[ASSIGNMENT]
Lines before the one containing "de borracha, que são impermeáveis). A grande" are excluded; print that line and every line after it through the end of the material below, exactly.

[SUPPLIED MATERIAL]

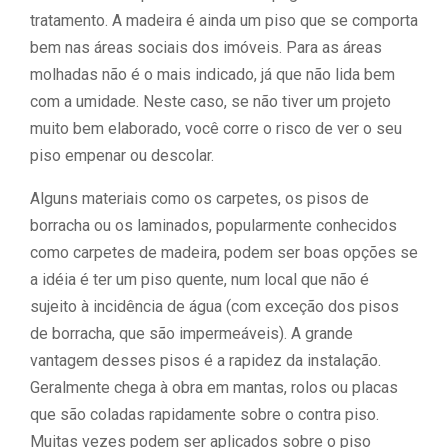
tratamento. A madeira é ainda um piso que se comporta
bem nas áreas sociais dos imóveis. Para as áreas
molhadas não é o mais indicado, já que não lida bem
com a umidade. Neste caso, se não tiver um projeto
muito bem elaborado, você corre o risco de ver o seu
piso empenar ou descolar.
Alguns materiais como os carpetes, os pisos de
borracha ou os laminados, popularmente conhecidos
como carpetes de madeira, podem ser boas opções se
a idéia é ter um piso quente, num local que não é
sujeito à incidência de água (com exceção dos pisos
de borracha, que são impermeáveis). A grande
vantagem desses pisos é a rapidez da instalação.
Geralmente chega à obra em mantas, rolos ou placas
que são coladas rapidamente sobre o contra piso.
Muitas vezes podem ser aplicados sobre o piso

[SOLUTION TO THE EXERCISE]
de borracha, que são impermeáveis). A grande
vantagem desses pisos é a rapidez da instalação.
Geralmente chega à obra em mantas, rolos ou placas
que são coladas rapidamente sobre o contra piso.
Muitas vezes podem ser aplicados sobre o piso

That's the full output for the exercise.